7) Thou shalt not covet your neighbour’s parking space
In my native Britain, we are acutely aware of being an island nation. With 60 million inhabitants and no option to expand the borders, every square inch of land is spoken for. So parking spaces are pre-allocated at birth, to save the unpleasant notion of having to actually raise a dispute with your neighbour. In Greece, there are no such hangups. Although the capital is crowded, there’s never a problem with parking. The reason is, the whole of Greece seems to be one big car park. So, road junctions, pavements, pedestrian crossings and airport runways are all fair game when you have a parking emergency – such as…..going to the hairdresser, hanging out at the cafe, popping out for souvlaki, etc etc.
8) Thou shalt not worship false images (or road signs)
One of the most celebrated features of Greece is the landscape. If you’re not staring at mountains, you’ll most probably have a view of the sea, considering that Greece has the 11th longest coastline in the world. Because of these constant visual cues, it’s immediately apparently if you’re heading in the wrong direction. Thus road signs have become more or less obsolete. In addition, there are certain idiomatic uses of the language which often result in confusion. For instance, “STOP” as written on a Greek road sign, actually means, “WHY STOP WHEN YOU CAN GO?” A subtle, but important distinction.
9) Thou shalt not overtake (when you can undertake)
Undertaking is usually frowned upon, seen as a dangerous practise that spooks unsuspecting drivers. But if you think about it, it makes a lot of sense. Why only use one lane to overtake, when you can use all the lanes. If in doubt, the safest practise to adopt is to firmly plant your self in the middle lane, regardless of whether it’s a filter lane or a turning. Then if you feel like getting ahead of the car in front, switch on your hazard lights (see Commandment 1) and choose the least busy lane to overtake. Simple, logical, what’s your problem?

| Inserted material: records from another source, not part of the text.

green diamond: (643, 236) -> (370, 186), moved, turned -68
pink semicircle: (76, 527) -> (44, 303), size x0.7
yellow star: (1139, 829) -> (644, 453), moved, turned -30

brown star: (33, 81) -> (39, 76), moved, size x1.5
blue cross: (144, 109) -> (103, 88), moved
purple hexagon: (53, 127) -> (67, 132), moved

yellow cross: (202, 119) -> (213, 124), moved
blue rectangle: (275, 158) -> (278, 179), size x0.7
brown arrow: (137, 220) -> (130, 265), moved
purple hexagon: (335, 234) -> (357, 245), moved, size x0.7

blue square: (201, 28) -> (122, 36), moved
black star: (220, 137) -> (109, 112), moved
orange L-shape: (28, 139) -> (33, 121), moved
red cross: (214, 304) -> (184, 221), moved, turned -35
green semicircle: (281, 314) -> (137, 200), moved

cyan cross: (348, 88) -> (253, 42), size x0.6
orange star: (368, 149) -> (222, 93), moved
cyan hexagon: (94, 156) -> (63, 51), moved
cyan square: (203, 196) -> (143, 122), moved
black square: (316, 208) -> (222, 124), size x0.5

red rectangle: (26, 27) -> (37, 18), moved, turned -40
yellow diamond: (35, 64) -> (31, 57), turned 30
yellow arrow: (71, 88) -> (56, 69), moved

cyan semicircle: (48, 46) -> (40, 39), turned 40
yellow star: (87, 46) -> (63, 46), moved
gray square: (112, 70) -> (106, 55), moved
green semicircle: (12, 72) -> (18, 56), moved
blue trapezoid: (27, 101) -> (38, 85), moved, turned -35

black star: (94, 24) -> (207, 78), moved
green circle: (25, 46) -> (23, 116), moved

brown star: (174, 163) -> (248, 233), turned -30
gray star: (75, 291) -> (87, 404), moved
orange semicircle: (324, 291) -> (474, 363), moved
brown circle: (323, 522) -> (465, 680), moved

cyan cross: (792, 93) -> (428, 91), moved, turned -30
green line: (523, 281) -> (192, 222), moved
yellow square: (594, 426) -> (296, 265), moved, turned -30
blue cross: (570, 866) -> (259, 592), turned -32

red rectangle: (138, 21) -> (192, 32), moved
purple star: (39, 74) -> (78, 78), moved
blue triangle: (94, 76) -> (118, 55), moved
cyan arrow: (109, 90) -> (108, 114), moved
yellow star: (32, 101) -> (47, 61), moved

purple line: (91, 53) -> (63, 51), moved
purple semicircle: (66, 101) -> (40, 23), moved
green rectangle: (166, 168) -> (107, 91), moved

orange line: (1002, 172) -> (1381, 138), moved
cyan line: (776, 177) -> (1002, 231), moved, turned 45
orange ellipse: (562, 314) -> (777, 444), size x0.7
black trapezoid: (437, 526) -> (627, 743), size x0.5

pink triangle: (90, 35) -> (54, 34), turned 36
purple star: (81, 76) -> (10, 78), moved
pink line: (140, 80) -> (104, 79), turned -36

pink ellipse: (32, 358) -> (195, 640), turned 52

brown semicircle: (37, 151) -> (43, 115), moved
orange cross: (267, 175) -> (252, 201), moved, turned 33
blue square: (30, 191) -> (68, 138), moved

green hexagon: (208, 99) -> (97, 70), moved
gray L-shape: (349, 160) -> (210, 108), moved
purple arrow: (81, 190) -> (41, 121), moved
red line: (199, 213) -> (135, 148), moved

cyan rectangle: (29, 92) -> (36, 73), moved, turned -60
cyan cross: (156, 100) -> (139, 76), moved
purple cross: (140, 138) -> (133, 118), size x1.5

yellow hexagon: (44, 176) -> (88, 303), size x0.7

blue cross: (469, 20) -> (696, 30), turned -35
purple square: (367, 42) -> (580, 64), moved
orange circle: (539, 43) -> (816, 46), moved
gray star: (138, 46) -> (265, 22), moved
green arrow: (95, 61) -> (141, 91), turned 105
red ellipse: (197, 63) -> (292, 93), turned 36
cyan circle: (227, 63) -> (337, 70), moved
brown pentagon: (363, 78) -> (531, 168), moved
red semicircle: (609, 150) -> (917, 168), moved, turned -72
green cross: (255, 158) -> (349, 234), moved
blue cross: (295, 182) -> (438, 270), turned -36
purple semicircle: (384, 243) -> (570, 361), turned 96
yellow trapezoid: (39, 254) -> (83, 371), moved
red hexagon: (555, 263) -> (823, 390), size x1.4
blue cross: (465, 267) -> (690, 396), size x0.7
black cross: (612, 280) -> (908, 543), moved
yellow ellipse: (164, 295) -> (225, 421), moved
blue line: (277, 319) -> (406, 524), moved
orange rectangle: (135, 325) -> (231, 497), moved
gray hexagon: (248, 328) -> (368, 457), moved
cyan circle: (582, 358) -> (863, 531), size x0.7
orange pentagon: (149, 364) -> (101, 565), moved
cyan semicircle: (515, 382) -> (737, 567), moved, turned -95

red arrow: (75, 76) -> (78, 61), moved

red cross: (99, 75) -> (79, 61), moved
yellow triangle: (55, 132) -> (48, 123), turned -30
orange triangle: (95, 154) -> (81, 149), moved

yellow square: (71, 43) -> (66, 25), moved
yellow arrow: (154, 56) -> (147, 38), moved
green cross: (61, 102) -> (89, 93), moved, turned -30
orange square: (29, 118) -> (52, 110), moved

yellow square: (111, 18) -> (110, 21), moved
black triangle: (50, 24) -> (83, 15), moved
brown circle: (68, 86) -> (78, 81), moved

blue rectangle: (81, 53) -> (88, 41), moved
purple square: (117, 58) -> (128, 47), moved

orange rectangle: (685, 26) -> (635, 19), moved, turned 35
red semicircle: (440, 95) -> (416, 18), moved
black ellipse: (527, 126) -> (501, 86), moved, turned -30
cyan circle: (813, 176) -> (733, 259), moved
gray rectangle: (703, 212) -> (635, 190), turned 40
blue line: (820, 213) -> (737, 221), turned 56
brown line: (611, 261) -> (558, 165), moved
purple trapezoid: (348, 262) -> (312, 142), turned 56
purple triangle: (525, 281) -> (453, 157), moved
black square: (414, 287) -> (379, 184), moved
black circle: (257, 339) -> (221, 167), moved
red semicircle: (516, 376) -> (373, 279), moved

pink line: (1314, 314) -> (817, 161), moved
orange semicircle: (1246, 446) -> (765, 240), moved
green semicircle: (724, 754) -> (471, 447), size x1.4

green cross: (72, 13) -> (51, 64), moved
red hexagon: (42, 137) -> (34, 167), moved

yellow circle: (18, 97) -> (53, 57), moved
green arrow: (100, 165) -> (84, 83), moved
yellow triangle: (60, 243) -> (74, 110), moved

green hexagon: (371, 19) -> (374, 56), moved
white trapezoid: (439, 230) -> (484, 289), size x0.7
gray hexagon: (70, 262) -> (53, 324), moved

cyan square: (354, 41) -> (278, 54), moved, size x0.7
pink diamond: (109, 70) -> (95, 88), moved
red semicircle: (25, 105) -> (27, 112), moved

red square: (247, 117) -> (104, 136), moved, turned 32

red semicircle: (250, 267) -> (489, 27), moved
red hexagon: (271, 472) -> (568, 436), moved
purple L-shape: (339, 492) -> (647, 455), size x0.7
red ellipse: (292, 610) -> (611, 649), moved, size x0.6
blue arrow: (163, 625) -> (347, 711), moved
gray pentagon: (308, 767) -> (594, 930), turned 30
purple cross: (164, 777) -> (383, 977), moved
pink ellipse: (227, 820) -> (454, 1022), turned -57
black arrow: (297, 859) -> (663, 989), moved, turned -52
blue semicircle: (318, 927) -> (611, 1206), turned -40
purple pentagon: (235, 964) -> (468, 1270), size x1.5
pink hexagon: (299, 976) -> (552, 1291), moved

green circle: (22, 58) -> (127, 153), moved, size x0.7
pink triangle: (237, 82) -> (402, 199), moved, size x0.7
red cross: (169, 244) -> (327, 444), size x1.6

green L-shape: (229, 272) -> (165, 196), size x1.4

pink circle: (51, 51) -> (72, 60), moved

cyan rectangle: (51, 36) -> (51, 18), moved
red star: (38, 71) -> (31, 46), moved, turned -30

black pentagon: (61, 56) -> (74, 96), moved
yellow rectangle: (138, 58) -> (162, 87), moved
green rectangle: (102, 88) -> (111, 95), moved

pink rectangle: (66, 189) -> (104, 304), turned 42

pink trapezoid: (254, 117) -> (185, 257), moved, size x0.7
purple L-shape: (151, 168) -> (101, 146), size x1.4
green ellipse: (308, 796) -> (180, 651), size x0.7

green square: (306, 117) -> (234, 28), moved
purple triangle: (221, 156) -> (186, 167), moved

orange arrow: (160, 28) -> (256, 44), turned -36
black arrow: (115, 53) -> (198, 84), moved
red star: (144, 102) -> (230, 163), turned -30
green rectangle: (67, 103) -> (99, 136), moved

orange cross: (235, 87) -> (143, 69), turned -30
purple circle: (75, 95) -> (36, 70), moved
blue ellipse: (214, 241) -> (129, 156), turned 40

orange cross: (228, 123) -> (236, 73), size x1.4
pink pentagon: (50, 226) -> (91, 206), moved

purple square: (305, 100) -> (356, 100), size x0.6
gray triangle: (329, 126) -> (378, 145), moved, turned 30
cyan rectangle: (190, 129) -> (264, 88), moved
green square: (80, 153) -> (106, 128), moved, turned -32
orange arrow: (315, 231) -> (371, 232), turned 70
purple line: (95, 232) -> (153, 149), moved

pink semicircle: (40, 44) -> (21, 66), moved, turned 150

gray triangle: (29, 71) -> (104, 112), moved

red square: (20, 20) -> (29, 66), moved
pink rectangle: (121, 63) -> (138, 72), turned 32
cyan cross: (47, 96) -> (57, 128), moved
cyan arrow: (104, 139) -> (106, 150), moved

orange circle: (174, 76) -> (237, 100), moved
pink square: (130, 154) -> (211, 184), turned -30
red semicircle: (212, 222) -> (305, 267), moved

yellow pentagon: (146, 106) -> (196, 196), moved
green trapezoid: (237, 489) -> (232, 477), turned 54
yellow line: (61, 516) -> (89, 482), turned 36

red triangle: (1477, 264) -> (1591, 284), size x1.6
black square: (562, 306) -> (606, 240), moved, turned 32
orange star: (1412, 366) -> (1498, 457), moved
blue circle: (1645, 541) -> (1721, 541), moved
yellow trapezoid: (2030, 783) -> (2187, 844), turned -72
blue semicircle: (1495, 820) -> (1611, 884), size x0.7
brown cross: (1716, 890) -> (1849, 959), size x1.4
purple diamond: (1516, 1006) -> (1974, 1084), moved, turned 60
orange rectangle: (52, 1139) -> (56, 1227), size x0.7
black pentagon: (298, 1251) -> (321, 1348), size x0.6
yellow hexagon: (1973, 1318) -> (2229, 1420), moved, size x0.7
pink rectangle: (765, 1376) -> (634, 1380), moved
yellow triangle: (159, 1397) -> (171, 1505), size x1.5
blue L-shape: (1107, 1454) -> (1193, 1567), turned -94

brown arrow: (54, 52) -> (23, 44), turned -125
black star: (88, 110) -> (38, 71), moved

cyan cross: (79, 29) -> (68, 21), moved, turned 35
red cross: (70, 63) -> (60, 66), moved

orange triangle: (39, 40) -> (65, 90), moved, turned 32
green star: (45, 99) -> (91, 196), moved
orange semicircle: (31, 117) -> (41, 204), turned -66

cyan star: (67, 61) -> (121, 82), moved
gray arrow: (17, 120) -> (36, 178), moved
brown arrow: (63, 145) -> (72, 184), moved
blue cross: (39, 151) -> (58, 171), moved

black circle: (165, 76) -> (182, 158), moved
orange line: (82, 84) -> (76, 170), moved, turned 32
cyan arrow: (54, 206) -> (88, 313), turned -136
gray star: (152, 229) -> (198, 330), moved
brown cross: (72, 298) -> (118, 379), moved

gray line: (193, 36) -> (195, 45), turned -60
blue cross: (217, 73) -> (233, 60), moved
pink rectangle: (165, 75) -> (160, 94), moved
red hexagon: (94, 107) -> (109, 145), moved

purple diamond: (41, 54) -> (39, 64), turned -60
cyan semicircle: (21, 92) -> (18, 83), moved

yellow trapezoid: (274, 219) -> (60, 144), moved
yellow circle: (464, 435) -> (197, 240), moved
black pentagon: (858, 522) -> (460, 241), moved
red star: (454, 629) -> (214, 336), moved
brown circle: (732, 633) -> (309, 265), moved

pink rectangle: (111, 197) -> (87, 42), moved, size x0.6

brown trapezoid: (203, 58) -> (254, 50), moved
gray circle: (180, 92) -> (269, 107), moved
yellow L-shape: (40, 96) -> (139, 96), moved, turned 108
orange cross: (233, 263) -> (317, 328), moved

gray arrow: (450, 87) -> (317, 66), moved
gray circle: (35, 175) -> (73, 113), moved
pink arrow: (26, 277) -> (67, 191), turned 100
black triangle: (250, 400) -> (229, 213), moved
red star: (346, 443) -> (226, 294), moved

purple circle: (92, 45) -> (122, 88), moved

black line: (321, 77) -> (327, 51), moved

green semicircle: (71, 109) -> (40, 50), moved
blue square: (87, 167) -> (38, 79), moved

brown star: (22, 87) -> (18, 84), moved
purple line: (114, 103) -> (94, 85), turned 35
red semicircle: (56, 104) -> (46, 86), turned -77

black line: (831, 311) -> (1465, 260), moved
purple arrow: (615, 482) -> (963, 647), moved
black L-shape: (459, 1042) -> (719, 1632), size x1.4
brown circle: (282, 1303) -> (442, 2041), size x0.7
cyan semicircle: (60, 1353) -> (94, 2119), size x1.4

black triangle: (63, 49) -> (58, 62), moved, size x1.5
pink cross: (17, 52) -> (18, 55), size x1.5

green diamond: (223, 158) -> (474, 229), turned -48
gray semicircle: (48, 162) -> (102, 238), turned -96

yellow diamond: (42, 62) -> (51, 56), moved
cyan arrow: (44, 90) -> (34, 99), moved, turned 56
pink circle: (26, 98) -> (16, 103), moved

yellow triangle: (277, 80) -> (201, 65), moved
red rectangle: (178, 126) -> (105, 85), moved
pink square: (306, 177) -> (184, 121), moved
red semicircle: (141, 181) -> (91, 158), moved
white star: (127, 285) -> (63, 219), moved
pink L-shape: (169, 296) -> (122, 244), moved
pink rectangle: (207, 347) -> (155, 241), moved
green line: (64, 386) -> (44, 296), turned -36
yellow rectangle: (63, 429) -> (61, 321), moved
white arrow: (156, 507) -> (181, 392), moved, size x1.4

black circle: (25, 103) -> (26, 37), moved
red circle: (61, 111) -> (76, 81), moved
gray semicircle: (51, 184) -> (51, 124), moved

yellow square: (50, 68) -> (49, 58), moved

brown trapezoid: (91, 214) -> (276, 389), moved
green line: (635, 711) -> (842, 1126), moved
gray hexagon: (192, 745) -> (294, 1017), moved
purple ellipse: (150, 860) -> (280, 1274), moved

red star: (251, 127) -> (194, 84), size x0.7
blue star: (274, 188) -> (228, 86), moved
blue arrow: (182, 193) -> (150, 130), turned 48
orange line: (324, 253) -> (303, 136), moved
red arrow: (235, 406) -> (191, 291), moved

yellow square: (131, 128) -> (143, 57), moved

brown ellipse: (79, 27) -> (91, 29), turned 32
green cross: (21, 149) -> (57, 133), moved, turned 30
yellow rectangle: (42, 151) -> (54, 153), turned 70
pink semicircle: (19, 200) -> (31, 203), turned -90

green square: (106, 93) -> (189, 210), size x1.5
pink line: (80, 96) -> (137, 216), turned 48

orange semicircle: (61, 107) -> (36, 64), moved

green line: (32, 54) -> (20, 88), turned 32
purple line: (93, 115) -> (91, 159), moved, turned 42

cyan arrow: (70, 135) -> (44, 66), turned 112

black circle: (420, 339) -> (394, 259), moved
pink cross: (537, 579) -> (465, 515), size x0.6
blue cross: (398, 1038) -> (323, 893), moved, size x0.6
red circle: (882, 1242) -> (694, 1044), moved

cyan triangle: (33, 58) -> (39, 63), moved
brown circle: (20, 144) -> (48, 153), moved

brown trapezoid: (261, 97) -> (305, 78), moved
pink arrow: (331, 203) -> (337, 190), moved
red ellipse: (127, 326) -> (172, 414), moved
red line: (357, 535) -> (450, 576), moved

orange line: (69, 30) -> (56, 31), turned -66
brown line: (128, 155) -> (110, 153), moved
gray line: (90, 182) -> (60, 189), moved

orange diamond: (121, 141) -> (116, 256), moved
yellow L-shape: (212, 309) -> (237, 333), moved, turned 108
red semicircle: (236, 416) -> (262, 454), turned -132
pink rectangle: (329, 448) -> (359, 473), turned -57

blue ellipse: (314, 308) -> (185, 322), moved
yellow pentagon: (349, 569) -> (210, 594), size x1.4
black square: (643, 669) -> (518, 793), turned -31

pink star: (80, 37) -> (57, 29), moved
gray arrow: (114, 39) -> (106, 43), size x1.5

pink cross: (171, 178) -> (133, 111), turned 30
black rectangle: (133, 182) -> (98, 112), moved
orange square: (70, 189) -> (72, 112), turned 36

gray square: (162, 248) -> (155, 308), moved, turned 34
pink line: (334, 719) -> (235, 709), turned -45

10) Thou shalt always travel in both directions
One way streets are a useful traffic management concept, reducing rat-runs, easing congestion and making residential roads safer. Well, that’s the theory. But if you happen to live on a one-way street, you’re obliged to travel the wrong direction as often as you see fit. Not only will you get to your destination earlier, you will also save fuel, and possibly get a chance to practice your reversing skills as you meet on-coming traffic.